My very first experience with poker was when I was in the 2nd or 3rd grade. We lived in Drummond, Montana, 50 miles out of Missoula – man that was a million or so years ago. My dad was a rounder, jack of all trades, never held a job, never stayed in one place long enough to think about finding a job, but he did like to play poker. My mom was a God fearing woman that worked at scrimping and saving and scrounging to feed us and followed my dad around the country…she hated poker. He (as I found out much later) was convinced he could make more in a poker game each week than he could if he held down a job – she was convinced it wasn’t possible because it was gambling. That part of all of it never came to light when I was at that age, but I do remember her making a trip into Missoula one time and dragging him out of the Oxford poker game. Little did I know that one day I would work at the infamous Oxford and deal and play poker.
There are shades of twilight in the picture that I didn’t get, like we never had more than one car and it was always an old clunker. So if he took the car to Missoula, she must’ve taken a bus or bummed a ride from someone. I’m thinking that his answer to all of it was to just light out for parts unknown one more time and then send her news later as to where he was and we moved again – we moved all the time.
We lived in Anaconda, Montana, when I was in the 7th grade. My dad shilled or got staked in a daily backroom game there for awhile. That was my second experience with hearing about poker. I never played it or even knew anyone that did other than the sketchy noises I heard as a kid.

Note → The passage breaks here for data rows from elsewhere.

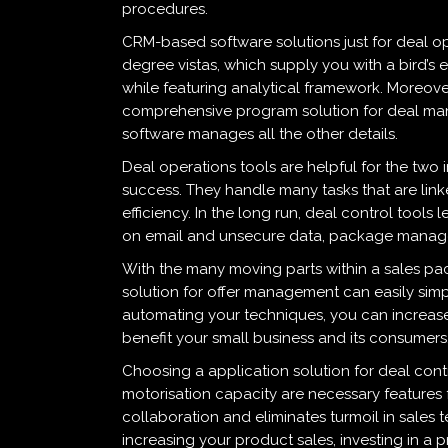
procedures.
CRM-based software solutions just for deal op
degree vistas, which supply you with a bird’s 
while featuring analytical framework. Moreover
comprehensive program solution for deal mana
software manages all the other details.
Deal operations tools are helpful for the two
success. They handle many tasks that are lin
efficiency. In the long run, deal control tool
on email and unsecure data, package manage
With the many moving parts within a sales packa
solution for offer management can easily simp
automating your techniques, you can increas
benefit your small business and its consumers
Choosing a application solution for deal con
motorisation capacity are necessary features
collaboration and eliminates turmoil in sales t
increasing your product sales, investing in 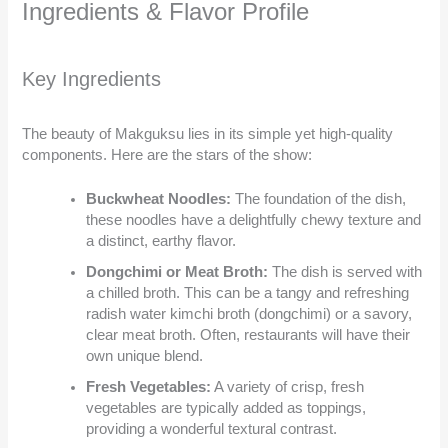
Ingredients & Flavor Profile
Key Ingredients
The beauty of Makguksu lies in its simple yet high-quality
components. Here are the stars of the show:
Buckwheat Noodles:
The foundation of the dish,
these noodles have a delightfully chewy texture and
a distinct, earthy flavor.
Dongchimi or Meat Broth:
The dish is served with
a chilled broth. This can be a tangy and refreshing
radish water kimchi broth (dongchimi) or a savory,
clear meat broth. Often, restaurants will have their
own unique blend.
Fresh Vegetables:
A variety of crisp, fresh
vegetables are typically added as toppings,
providing a wonderful textural contrast.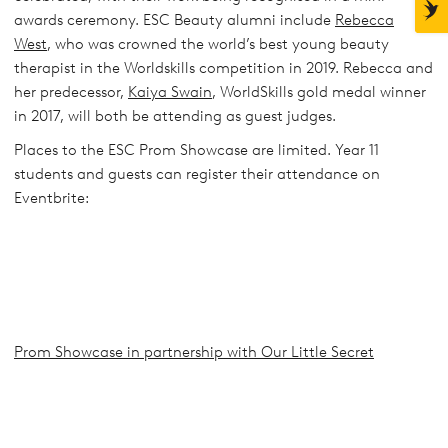
awards ceremony. ESC Beauty alumni include
Rebecca
West
, who was crowned the world’s best young beauty
therapist in the Worldskills competition in 2019. Rebecca and
her predecessor,
Kaiya Swain
, WorldSkills gold medal winner
in 2017, will both be attending as guest judges.
Places to the ESC Prom Showcase are limited. Year 11
students and guests can register their attendance on
Eventbrite:
Prom Showcase in partnership with Our Little Secret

Time moved on and so did I. In 1967 I moved from San Diego CA and a bad marriage (I thought it was bad anyway) to Missoula MT where my mom and dad lived (yah, seems like they never got very far away doesn’t it? They really did, more moves and more states before they landed back in northwestern Montana), with my young son and nowhere to go but home. I stayed with them for awhile and got a job. I had younger brothers still at home and in school, and older brothers and family living at the house, it was a zoo.
My first venture into ‘The OX’ was when my mom and one of my brothers were in a big argument and I knew my dad was downtown at the OX. I hopped in my car and drove down to ask him to come back and bring some kind of peace to the situation. My mom…Kee-rist when I think what she put up with from all of us and my dad. When I walked into the OX, you’d have thought I just walked into a guys’ locker room after a homecoming game in high school. Most everything went to stone – the sound, the men at the bar and food counter – I was out of place being in there, it was a MAN JOINT.
It didn’t stop me though. I went to the cashier’s cage on the back wall and asked where I could find my dad. Someone went back through a doorway and a few minutes later my dad came out. I explained my mission, he went out the door with me and took his car home. But he didn’t stay long. I’m sure he went right back to the OX.
More years and more moves passed for me before I got back there. I was married a few more times – buried a husband, got another one, and had a son from each.